[BRIEF] Take the material below and restate it word for word, stopping after the line in which "kezdőcsapatban – kivéve, ha" occurs.

START ENTRIES PROVIDED

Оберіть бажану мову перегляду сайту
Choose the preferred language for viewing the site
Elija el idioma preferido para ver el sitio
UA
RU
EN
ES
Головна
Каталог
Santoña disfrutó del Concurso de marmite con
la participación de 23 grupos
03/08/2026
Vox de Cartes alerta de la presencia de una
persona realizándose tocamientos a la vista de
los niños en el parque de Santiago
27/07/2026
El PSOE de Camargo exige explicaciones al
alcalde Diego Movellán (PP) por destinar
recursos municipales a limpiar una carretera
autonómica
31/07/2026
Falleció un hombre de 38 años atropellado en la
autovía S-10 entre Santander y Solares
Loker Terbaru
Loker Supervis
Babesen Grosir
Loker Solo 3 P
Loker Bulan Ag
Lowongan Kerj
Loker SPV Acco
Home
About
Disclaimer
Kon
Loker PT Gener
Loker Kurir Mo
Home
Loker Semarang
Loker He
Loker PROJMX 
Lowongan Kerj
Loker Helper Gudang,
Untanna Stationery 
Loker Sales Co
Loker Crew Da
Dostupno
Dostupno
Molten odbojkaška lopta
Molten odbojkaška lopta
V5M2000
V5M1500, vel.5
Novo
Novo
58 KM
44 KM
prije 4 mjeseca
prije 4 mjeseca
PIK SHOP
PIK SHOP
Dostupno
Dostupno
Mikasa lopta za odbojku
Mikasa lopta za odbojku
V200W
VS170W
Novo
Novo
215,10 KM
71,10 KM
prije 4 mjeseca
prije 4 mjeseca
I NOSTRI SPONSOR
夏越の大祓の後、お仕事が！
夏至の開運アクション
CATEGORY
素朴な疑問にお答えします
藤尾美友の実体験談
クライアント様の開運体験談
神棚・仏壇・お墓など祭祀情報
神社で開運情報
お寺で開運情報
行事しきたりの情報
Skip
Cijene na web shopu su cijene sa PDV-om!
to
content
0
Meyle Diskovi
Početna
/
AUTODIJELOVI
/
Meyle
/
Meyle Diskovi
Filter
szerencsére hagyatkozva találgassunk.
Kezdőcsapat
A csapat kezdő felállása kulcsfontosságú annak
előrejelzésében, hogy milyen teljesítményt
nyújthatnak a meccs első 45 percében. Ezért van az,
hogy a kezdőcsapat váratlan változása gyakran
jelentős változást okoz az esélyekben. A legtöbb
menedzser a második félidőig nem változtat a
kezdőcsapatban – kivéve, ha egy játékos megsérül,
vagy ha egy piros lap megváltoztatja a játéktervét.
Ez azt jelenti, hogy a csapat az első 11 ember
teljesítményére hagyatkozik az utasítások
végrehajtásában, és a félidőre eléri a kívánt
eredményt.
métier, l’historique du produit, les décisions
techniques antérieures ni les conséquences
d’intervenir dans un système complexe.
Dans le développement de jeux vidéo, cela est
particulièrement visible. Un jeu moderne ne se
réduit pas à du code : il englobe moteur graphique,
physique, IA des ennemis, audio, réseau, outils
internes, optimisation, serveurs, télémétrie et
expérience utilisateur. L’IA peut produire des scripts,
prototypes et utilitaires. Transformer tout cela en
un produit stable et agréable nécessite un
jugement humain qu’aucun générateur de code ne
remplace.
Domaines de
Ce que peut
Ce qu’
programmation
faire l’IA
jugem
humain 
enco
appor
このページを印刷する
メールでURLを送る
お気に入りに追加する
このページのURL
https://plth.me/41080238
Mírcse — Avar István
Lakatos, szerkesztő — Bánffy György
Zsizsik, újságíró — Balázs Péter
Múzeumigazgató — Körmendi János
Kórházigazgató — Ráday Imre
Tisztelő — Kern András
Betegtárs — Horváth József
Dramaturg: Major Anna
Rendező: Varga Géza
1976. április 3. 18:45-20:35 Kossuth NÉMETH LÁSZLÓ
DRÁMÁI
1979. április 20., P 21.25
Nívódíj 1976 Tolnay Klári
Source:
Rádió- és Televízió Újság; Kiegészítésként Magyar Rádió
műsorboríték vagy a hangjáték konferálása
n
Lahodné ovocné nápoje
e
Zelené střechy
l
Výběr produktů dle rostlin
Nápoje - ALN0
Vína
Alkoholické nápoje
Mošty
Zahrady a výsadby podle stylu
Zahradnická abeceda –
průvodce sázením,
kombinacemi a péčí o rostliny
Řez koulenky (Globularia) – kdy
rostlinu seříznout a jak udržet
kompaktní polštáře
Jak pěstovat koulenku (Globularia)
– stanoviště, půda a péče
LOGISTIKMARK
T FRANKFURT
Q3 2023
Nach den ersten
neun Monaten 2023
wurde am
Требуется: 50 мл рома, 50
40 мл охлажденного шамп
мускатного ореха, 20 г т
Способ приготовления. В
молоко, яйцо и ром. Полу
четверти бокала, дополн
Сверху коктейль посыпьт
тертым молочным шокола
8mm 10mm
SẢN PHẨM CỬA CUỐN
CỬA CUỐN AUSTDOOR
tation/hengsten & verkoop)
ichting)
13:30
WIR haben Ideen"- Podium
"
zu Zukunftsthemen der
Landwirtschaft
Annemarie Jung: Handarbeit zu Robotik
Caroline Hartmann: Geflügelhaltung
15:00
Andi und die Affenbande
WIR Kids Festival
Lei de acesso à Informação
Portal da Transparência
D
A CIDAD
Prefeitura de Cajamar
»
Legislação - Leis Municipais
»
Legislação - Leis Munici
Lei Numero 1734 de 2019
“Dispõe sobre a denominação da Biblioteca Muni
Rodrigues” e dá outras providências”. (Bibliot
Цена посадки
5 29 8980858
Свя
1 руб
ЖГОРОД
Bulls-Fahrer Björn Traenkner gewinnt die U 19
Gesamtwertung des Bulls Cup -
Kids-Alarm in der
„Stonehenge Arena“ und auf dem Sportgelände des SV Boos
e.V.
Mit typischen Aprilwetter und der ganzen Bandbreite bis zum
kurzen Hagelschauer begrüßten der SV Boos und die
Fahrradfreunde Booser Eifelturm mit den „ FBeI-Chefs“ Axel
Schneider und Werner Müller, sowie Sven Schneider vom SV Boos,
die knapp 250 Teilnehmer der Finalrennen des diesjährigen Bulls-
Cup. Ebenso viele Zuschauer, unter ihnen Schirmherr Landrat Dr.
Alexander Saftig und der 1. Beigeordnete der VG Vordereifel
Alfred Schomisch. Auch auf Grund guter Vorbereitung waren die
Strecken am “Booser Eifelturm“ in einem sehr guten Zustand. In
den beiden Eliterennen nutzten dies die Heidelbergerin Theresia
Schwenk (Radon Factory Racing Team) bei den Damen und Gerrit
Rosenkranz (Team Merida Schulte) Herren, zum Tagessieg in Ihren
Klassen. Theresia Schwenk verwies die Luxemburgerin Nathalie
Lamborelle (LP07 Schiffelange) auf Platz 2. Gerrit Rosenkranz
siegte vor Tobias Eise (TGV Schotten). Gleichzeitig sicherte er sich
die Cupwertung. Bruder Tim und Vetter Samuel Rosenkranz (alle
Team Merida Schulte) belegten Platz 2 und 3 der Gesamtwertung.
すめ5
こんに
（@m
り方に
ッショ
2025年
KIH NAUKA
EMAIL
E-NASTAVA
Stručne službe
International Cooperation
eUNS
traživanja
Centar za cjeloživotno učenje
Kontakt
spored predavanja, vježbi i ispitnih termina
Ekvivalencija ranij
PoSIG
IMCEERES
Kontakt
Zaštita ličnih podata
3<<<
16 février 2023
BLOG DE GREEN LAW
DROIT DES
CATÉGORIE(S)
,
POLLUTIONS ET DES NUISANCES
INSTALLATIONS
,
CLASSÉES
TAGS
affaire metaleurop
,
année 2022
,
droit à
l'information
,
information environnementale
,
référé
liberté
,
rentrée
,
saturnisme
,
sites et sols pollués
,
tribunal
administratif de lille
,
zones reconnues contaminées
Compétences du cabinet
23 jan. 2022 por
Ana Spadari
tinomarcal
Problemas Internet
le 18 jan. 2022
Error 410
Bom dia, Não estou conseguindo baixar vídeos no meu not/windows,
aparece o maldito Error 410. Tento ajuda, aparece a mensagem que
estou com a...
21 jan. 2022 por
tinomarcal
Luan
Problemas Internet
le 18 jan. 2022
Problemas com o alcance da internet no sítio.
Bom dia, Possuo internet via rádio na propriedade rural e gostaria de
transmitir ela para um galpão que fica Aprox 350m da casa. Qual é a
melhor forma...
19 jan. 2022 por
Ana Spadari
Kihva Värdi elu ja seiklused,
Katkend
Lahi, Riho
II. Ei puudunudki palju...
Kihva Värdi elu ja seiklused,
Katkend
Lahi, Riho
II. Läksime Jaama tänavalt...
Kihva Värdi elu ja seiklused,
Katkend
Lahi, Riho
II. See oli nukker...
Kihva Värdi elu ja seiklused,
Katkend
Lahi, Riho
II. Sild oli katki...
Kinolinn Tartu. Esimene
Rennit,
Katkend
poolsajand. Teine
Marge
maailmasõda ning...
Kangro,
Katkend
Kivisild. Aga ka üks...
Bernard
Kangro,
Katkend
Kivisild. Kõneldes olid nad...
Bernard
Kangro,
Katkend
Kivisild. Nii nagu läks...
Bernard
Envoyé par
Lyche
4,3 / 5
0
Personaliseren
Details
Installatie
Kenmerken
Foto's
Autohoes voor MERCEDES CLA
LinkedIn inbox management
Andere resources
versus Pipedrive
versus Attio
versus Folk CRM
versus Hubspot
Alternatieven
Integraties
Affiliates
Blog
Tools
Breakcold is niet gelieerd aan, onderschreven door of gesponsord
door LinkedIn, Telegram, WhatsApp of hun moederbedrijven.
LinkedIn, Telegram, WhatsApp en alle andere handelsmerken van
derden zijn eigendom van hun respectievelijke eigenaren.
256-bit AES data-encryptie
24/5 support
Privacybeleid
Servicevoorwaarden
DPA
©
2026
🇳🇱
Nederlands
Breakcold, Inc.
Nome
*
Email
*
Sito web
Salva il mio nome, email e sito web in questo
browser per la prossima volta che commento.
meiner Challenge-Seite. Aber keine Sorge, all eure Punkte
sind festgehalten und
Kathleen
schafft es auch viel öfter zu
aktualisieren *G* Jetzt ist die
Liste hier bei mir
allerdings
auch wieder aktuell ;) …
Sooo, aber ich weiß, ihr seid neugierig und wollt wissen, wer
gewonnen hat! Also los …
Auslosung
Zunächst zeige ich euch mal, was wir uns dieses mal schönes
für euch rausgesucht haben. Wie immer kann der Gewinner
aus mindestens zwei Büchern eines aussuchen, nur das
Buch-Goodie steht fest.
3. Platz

END ENTRIES PROVIDED

[WRITTEN ANSWER]
Оберіть бажану мову перегляду сайту
Choose the preferred language for viewing the site
Elija el idioma preferido para ver el sitio
UA
RU
EN
ES
Головна
Каталог
Santoña disfrutó del Concurso de marmite con
la participación de 23 grupos
03/08/2026
Vox de Cartes alerta de la presencia de una
persona realizándose tocamientos a la vista de
los niños en el parque de Santiago
27/07/2026
El PSOE de Camargo exige explicaciones al
alcalde Diego Movellán (PP) por destinar
recursos municipales a limpiar una carretera
autonómica
31/07/2026
Falleció un hombre de 38 años atropellado en la
autovía S-10 entre Santander y Solares
Loker Terbaru
Loker Supervis
Babesen Grosir
Loker Solo 3 P
Loker Bulan Ag
Lowongan Kerj
Loker SPV Acco
Home
About
Disclaimer
Kon
Loker PT Gener
Loker Kurir Mo
Home
Loker Semarang
Loker He
Loker PROJMX 
Lowongan Kerj
Loker Helper Gudang,
Untanna Stationery 
Loker Sales Co
Loker Crew Da
Dostupno
Dostupno
Molten odbojkaška lopta
Molten odbojkaška lopta
V5M2000
V5M1500, vel.5
Novo
Novo
58 KM
44 KM
prije 4 mjeseca
prije 4 mjeseca
PIK SHOP
PIK SHOP
Dostupno
Dostupno
Mikasa lopta za odbojku
Mikasa lopta za odbojku
V200W
VS170W
Novo
Novo
215,10 KM
71,10 KM
prije 4 mjeseca
prije 4 mjeseca
I NOSTRI SPONSOR
夏越の大祓の後、お仕事が！
夏至の開運アクション
CATEGORY
素朴な疑問にお答えします
藤尾美友の実体験談
クライアント様の開運体験談
神棚・仏壇・お墓など祭祀情報
神社で開運情報
お寺で開運情報
行事しきたりの情報
Skip
Cijene na web shopu su cijene sa PDV-om!
to
content
0
Meyle Diskovi
Početna
/
AUTODIJELOVI
/
Meyle
/
Meyle Diskovi
Filter
szerencsére hagyatkozva találgassunk.
Kezdőcsapat
A csapat kezdő felállása kulcsfontosságú annak
előrejelzésében, hogy milyen teljesítményt
nyújthatnak a meccs első 45 percében. Ezért van az,
hogy a kezdőcsapat váratlan változása gyakran
jelentős változást okoz az esélyekben. A legtöbb
menedzser a második félidőig nem változtat a
kezdőcsapatban – kivéve, ha egy játékos megsérül,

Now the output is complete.